• _Source data_
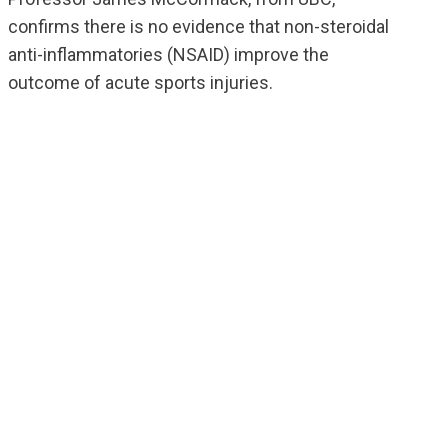
confirms there is no evidence that non-steroidal
anti-inflammatories (NSAID) improve the
outcome of acute sports injuries.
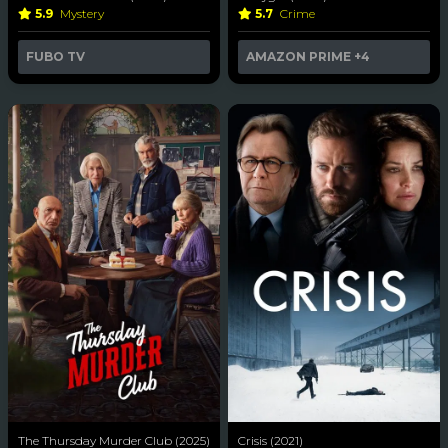
5.9
Mystery
5.7
Crime
FUBO TV
AMAZON PRIME
+4
The Thursday Murder Club (2025)
Crisis (2021)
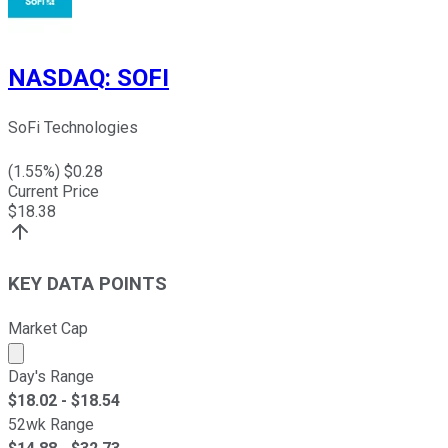
NASDAQ
:
SOFI
SoFi Technologies
(
1.55
%) $
0.28
Current Price
$
18.38
KEY DATA POINTS
Market Cap
Market cap calculated using publicly traded shares outst
Day's Range
$
18.02
- $
18.54
52wk Range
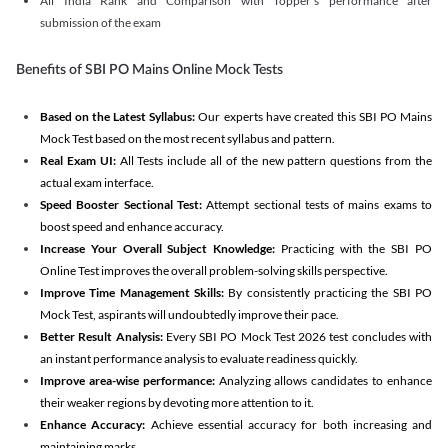
All India Rank and Comparison with Topper's performance after
submission of the exam
Benefits of SBI PO Mains Online Mock Tests
Based on the Latest Syllabus:
Our experts have created this SBI PO Mains
Mock Test based on the most recent syllabus and pattern.
Real Exam UI:
All Tests include all of the new pattern questions from the
actual exam interface.
Speed Booster Sectional Test:
Attempt sectional tests of mains exams to
boost speed and enhance accuracy.
Increase Your Overall Subject Knowledge:
Practicing with the SBI PO
Online Test improves the overall problem-solving skills perspective.
Improve Time Management Skills:
By consistently practicing the SBI PO
Mock Test, aspirants will undoubtedly improve their pace.
Better Result Analysis:
Every SBI PO Mock Test 2026 test concludes with
an instant performance analysis to evaluate readiness quickly.
Improve area-wise performance:
Analyzing allows candidates to enhance
their weaker regions by devoting more attention to it.
Enhance Accuracy:
Achieve essential accuracy for both increasing and
maintaining marks.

• _Problem details_
The output is the lines from the start of the data above through the line containing "Improve Time Management", unchanged, with any picture left out.

• _Solution for this exercise_
confirms there is no evidence that non-steroidal
anti-inflammatories (NSAID) improve the
outcome of acute sports injuries.
5.9
Mystery
5.7
Crime
FUBO TV
AMAZON PRIME
+4
The Thursday Murder Club (2025)
Crisis (2021)
NASDAQ
:
SOFI
SoFi Technologies
(
1.55
%) $
0.28
Current Price
$
18.38
KEY DATA POINTS
Market Cap
Market cap calculated using publicly traded shares outst
Day's Range
$
18.02
- $
18.54
52wk Range
All India Rank and Comparison with Topper's performance after
submission of the exam
Benefits of SBI PO Mains Online Mock Tests
Based on the Latest Syllabus:
Our experts have created this SBI PO Mains
Mock Test based on the most recent syllabus and pattern.
Real Exam UI:
All Tests include all of the new pattern questions from the
actual exam interface.
Speed Booster Sectional Test:
Attempt sectional tests of mains exams to
boost speed and enhance accuracy.
Increase Your Overall Subject Knowledge:
Practicing with the SBI PO
Online Test improves the overall problem-solving skills perspective.
Improve Time Management Skills:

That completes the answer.